Он разделся и лег, долго ворочался с боку на бок, сон не приходил. Теперь противное ощущение появилось во рту, все равно что наглотался какой-то дряни...
Иннокентий, не зажигал света, босиком дошел до умывальника, выполоскал рот, ощупью вернулся в кровать, укрылся с головой одеялом. Но сна по-прежнему не было. Возмущение и брезгливость не только не проходили, а, наоборот, обострялись, становились сильнее. Иннокентий, будто снова явственно услышал сиплый голосок Ивана Ивановича, сопровождаемый сумасшедшим хохотом. Как он сказал? «А ты видел ее, совесть-то? Руками ее щупал?»
Башку ему открутить бы, паразиту! Кого совесть не мучает, разве только таких подлецов, как Милославский и Нечипорчук... У них и верно — ни раскаяний, ни угрызений. Иннокентий передернул плечами, подумал: в русском языке нет слова оскорбительней, чем «бессовестный»...
Вспомнилось, как еще в детстве отец говорил: «Совесть, паря, она хоть и беззуба, а с костями сгложет».
Эти мысли успокоили Иннокентия, он почувствовал себя вроде бы хорошим и справедливым. Даже весело вспомнил, как однажды в Дахау написал на стене краской: «Потерявшему совесть — позор». Здорово тогда полицейские всполошились, целый день стену скребли.
Иннокентий стал засыпать. Вдруг неожиданно что-то, как ножом, резануло по сердцу: кто-то невидимый сурово и требовательно спрашивал его непреклонным отцовским голосом: «Ты пошто выхваляешься? По какому праву?
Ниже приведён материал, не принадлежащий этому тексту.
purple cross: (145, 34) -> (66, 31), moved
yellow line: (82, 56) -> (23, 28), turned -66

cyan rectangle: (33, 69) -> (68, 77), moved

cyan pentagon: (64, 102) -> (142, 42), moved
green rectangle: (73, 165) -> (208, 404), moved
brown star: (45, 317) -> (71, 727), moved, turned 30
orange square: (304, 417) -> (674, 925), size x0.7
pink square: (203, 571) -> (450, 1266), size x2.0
Эка, совестливый выискался: когда шкуру свою спасал, так, небось, о родной земле не вспомнил... Честные-то люди, над которыми беда на чужбине встряхивалась, почти все уже дома. А он, вишь, за чужим океаном посиживает, да еще о какой-то совести треплет языком?
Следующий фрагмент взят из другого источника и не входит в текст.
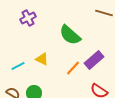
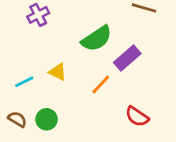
green semicircle: (70, 35) -> (97, 39), turned -75
purple rectangle: (94, 60) -> (127, 58), moved

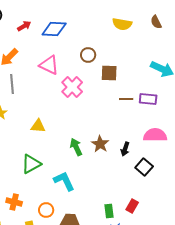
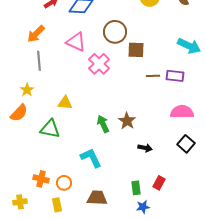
brown circle: (88, 55) -> (115, 32), size x1.5
black arrow: (125, 149) -> (145, 148), moved, turned -96
green triangle: (31, 164) -> (50, 129), moved, turned 40
black square: (144, 167) -> (186, 144), moved
orange circle: (46, 210) -> (64, 183), moved

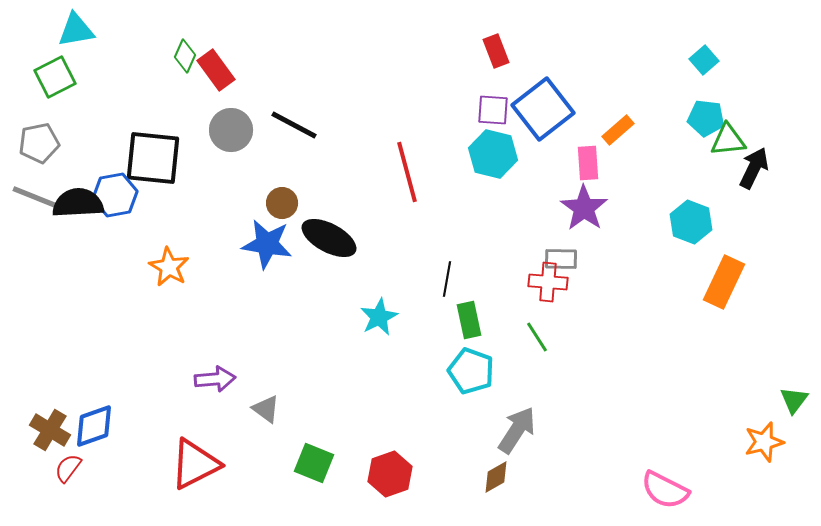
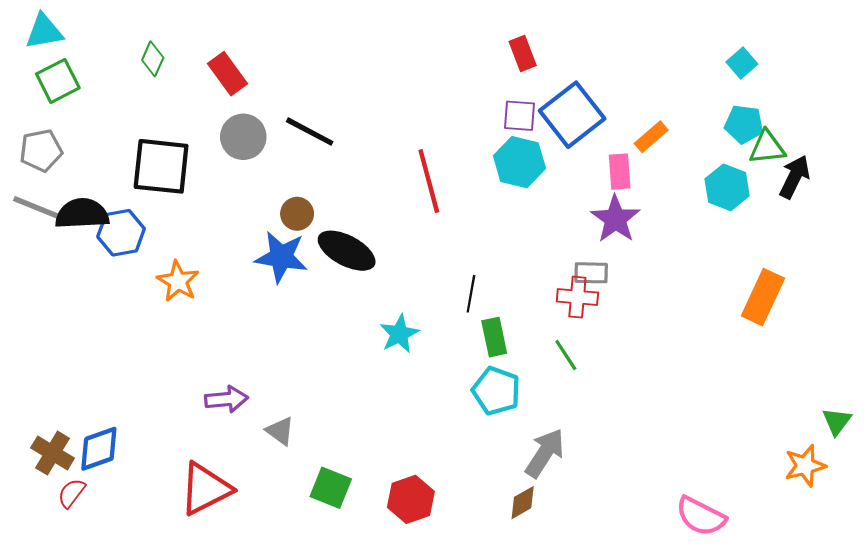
cyan triangle: (76, 30) -> (44, 31), moved
green diamond: (185, 56) -> (153, 59), moved
blue hexagon: (115, 195) -> (121, 233), moved
cyan hexagon: (691, 222) -> (727, 187), moved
Иннокентий сел на кровати, судорожно сцепил руки. А тот, невидимый, снова ему отцовским голосом: «Сам, однако, последней совести лишился. И нету тебе нашего прощения».
Каргапольцев немного пришел в себя только под утро. Едва он успел одеться, в дверь осторожно постучали.
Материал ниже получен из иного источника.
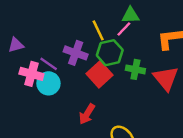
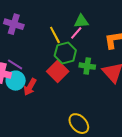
purple cross: (76, 53) -> (14, 24), moved
red arrow: (87, 114) -> (30, 87), moved

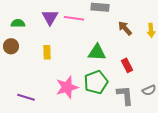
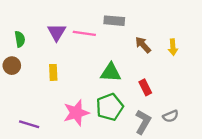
green semicircle: (18, 23) -> (20, 39), turned 80
gray L-shape: (125, 95) -> (143, 122), turned 35

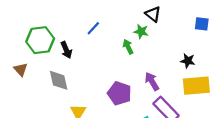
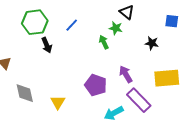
green hexagon: (40, 40) -> (35, 22), moved
black star: (188, 61) -> (152, 43), moved
gray diamond: (59, 80) -> (25, 93), moved

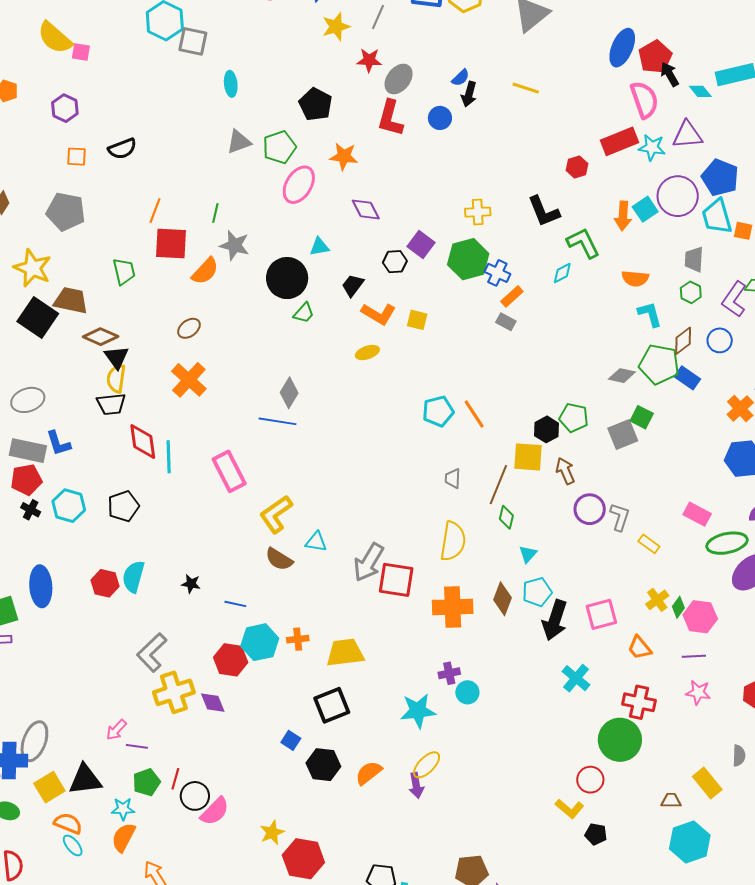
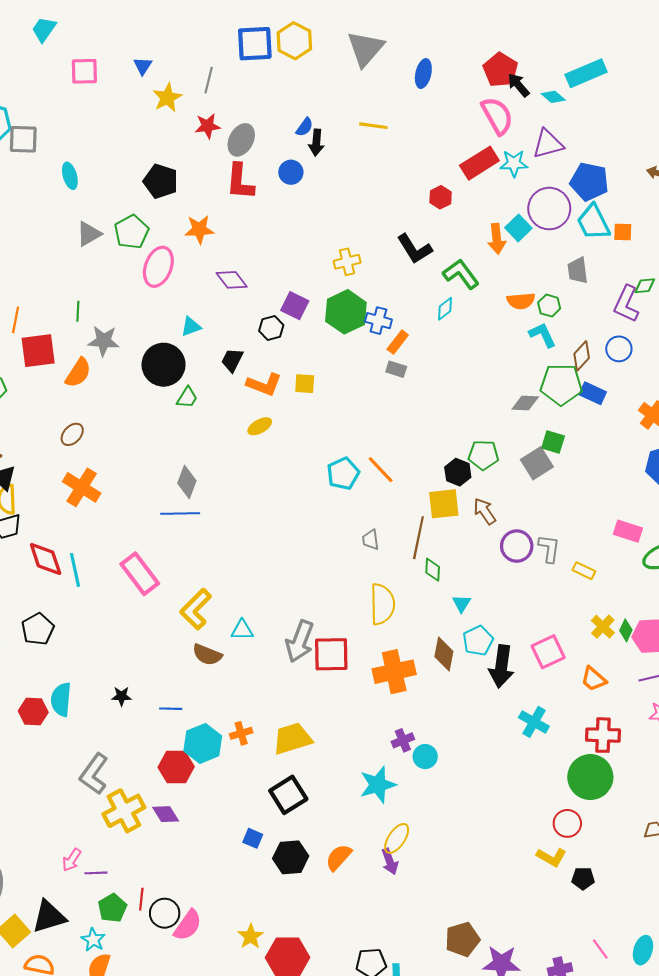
blue ellipse: (622, 48) -> (423, 74), moved, size x0.7
green hexagon: (691, 292) -> (549, 306), moved
cyan star: (123, 809) -> (93, 940), turned -30

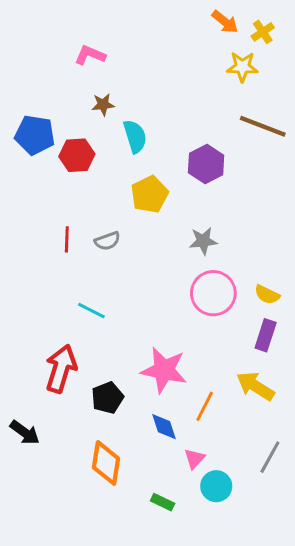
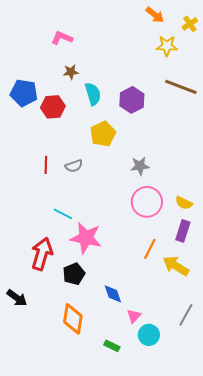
yellow cross: (263, 32) -> (190, 24), moved
purple hexagon: (206, 164) -> (132, 100), moved
pink star: (164, 370) -> (86, 238), moved
orange line: (205, 406) -> (150, 249), moved

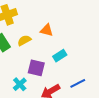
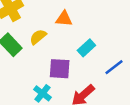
blue line: (78, 83) -> (114, 67), moved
В комнату вошли небольшого роста мужчина и полная блондинка с редкими, будто мочальными волосами. Мужчина что-то проговорил по-английски.
— Я не понимаю...
— Вы, говорят, русский? Это правда? А я — хозяин отеля... Хожу вот, смотрю, как живется моим дорогим гостям... — по-русски, но едва понятно, проговорил мужчина. — Русский язык в частной школе учил... Хорошо говорю? Четыре года служил в Берлине, встречался там с коллегами из советской комендатуры.
Он повернулся к женщине, она закивала, засмеялась. Затем перевел Каргапольцеву.
— Я ей сказал: русские очень забавный народ. Живут в маленьких домиках из навоза, называются они из-буш-ка. У них солома на крыше.
— Вы это сами видели?
Иннокентий поймал себя на том, что уже всякое неодобрительное слово о советской стране стало оскорблять его.